Когда пробило полночь, мисс Тина встала, но еще сделала со мной два или три круга по саду, прежде чем остановиться у дверей дома. «Когда мы опять увидимся?» — спросил я, и она с готовностью ответила, что выйдет завтра вечером. А может быть, и нет, — ей хотелось бы выйти, но она редко поступает так, как ей хочется.

— Вот если бы вы хоть раз поступили, как мне хочется, — непритворно вздохнул я.

— Вам? О нет, я вам не верю! — возразила она, подняв на меня свой простодушный серьезный взгляд.

— Отчего же вы не верите мне?

— Оттого, что я вас не понимаю.

— В таких-то случаях и следует полагаться на доверие. — Больше я ничего не сказал, хотя и не прочь был продолжить разговор; но я видел, что она совсем озадачена, и мне не хотелось обременять свою совесть сознанием, что я дал ей повод подумать, будто веду с ней любовную игру. А как еще можно было истолковать настойчивые просьбы о доверии, обращенные мужчиной к женщине в тиши итальянской летней ночи? Щепетильность моя была не лишена оснований: мисс Тина медлила и медлила, и я чувствовал, что она далеко не убеждена в возможности новой ночной прогулки и потому стремится продлить нынешнюю. Кроме того, ей явно хотелось говорить о том, что касалось нас с нею, словом, она вела себя так, как может себя вести только очень бесхитростная и не очень умная женщина.
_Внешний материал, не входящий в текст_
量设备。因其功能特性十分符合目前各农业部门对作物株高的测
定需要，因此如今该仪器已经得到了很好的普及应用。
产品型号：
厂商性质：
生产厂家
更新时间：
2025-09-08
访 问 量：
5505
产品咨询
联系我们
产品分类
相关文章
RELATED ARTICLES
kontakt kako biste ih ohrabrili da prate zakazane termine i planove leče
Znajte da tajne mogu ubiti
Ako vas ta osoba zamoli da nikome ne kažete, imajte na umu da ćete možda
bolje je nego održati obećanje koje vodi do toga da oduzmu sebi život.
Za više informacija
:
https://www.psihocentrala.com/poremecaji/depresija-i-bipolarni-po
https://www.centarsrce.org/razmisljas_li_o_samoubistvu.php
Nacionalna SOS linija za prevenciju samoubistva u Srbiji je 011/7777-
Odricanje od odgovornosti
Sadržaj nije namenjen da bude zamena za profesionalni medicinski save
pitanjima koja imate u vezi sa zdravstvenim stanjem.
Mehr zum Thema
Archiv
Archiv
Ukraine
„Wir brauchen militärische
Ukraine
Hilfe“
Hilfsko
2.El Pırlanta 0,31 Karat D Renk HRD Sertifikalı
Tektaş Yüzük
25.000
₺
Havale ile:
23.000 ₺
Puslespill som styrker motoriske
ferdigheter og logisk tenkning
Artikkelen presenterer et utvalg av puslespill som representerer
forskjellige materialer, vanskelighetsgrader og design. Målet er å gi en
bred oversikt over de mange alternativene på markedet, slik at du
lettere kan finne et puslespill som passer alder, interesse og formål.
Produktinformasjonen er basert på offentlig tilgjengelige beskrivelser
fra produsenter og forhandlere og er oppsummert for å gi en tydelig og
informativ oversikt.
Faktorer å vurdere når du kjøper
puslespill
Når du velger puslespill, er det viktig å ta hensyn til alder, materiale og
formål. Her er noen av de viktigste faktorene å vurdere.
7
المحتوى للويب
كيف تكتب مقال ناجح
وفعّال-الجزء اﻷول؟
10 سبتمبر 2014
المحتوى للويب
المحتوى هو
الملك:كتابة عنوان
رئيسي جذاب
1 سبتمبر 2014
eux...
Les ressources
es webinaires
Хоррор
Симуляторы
— Меня теперь особенно будут радовать ваши цветы, раз я знаю, что они предназначены и для меня.

— Неужели вы могли думать иначе? Назовите мне ваши любимые, я позабочусь, чтобы вы получали их вдвое больше.
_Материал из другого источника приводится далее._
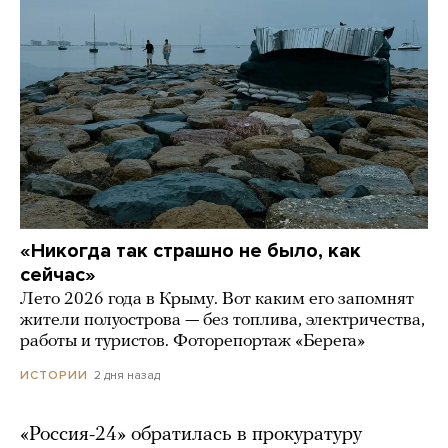
«Никогда так страшно не было, как
сейчас»
Лето 2026 года в Крыму. Вот каким его запомнят
жители полуострова — без топлива, электричества,
работы и туристов. Фоторепортаж «Берега»
2 дня назад
ИСТОРИИ
«Россия-24» обратилась в прокуратуру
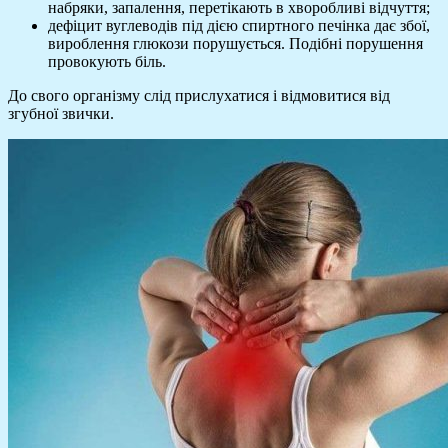
набряки, запалення, перетікають в хворобливі відчуття;
дефіцит вуглеводів під дією спиртного печінка дає збої,
вироблення глюкози порушується. Подібні порушення
провокують біль.
До свого організму слід прислухатися і відмовитися від
згубної звички.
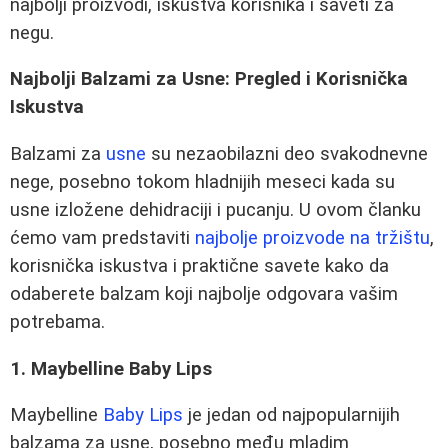
najbolji proizvodi, iskustva korisnika i saveti za
negu.
Najbolji Balzami za Usne: Pregled i Korisnička
Iskustva
Balzami za
usne
su nezaobilazni deo svakodnevne
nege, posebno tokom hladnijih meseci kada su
usne izložene dehidraciji i pucanju. U ovom članku
ćemo vam predstaviti
najbolje proizvode na tržištu
,
korisnička iskustva i praktične savete kako da
odaberete balzam koji najbolje odgovara vašim
potrebama.
1. Maybelline Baby Lips
Maybelline
Baby Lips
je jedan od najpopularnijih
balzama za usne, posebno među mladim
— О, я все цветы люблю! — воскликнула она, а потом спросила почти интимным тоном: — Вы еще будете работать, когда вернетесь в свою комнату, читать, писать?

— Нет, я по ночам не работаю. В это время года свет лампы привлекает насекомых.

— Разве вы не знали этого прежде?

— Знал, разумеется.

— А зимой вы работаете по ночам?

— Читаю много, но писать почти не пишу. — Она слушала так, словно подобные мелочи представляли для нее необычайный интерес, и вдруг, глядя на это некрасивое доброе лицо, я почувствовал соблазн, пересиливший все благоразумные соображения. Да, да, она ничего не подозревает, не заподозрит и впредь. А мне, право, больше невмочь ждать — я должен запустить пробный шар. — Читать в постели — вредная привычка, но я, признаюсь, люблю перед сном почитать хорошие стихи. На моем ночном столике всегда лежит томик одного из великих поэтов, чаще всего — Джеффри Асперна.

Я зорко следил за ней, выговаривая это имя, но ничего примечательного не увидел. А что, собственно, я ожидал увидеть? Разве Джеффри Асперн не принадлежит человечеству?

— Да, мы его тоже читаем, вернее, читали, — как ни в чем не бывало, промолвила она.

— Это мой любимейший поэт — я наизусть знаю почти все его стихи.

Мисс Тина секунду колебалась; но жажда общения одержала верх.

— О, стихи, это что! — Чуть заметный свет загорелся в ее глазах. — Вот моя тетушка, моя тетушка… — Она запнулась, и я замер в ожидании. — Тетушка знала его в жизни.

— В жизни? — переспросил я довольно безразличным тоном.

— Да, он у нее бывал, сопровождал ее в театр, на прогулки.

Я округлил глаза.

— Помилуйте, мисс Тина, да он умер сто лет тому назад.

— Ну и что ж, — почти весело сказала она. — А тетушке полтораста.

— Боже праведный! — вскричал я. — Почему же вы мне раньше об этом не сказали? Я был бы так счастлив порасспросить со о нем.

— Она все равно ничего бы вам не рассказала — она этого ire любит.